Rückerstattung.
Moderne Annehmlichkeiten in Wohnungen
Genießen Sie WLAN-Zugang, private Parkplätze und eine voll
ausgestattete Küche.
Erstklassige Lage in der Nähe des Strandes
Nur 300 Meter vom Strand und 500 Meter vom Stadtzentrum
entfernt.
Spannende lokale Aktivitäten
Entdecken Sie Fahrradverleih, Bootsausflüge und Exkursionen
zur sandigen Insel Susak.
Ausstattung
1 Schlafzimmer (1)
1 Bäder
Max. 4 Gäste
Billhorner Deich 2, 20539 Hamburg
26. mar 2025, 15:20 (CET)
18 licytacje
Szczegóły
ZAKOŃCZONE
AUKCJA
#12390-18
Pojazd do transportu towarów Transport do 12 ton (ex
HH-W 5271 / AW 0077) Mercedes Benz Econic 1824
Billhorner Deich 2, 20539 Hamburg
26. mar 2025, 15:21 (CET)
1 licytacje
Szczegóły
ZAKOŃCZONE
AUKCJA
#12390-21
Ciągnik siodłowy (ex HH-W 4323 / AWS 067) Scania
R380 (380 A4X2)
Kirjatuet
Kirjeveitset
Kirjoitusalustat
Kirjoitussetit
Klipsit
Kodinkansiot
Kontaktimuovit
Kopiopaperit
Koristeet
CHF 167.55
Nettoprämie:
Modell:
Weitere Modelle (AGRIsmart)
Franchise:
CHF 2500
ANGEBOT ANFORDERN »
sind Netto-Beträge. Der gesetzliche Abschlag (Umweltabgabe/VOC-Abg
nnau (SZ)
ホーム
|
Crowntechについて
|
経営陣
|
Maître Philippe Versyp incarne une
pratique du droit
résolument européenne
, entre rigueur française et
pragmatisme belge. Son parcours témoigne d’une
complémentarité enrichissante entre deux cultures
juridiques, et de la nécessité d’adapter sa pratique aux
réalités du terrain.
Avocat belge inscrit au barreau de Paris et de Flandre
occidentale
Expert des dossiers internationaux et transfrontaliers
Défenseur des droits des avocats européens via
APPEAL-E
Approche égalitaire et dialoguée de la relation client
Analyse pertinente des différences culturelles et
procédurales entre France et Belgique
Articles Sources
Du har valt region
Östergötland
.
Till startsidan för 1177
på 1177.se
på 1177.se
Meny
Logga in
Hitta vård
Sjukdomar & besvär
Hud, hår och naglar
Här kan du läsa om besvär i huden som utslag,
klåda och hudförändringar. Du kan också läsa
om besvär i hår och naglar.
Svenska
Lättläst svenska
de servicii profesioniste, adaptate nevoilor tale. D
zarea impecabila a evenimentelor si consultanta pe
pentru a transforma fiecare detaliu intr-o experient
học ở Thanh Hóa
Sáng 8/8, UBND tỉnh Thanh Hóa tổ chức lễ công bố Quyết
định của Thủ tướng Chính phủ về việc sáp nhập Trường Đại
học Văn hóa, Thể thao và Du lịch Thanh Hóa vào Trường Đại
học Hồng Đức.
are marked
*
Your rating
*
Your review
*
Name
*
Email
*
**********
Instructions for the task: Filter by the word "entre": copy every line of the data that holds it.

Finished exercise:
, entre rigueur française et
complémentarité enrichissante entre deux cultures
procédurales entre France et Belgique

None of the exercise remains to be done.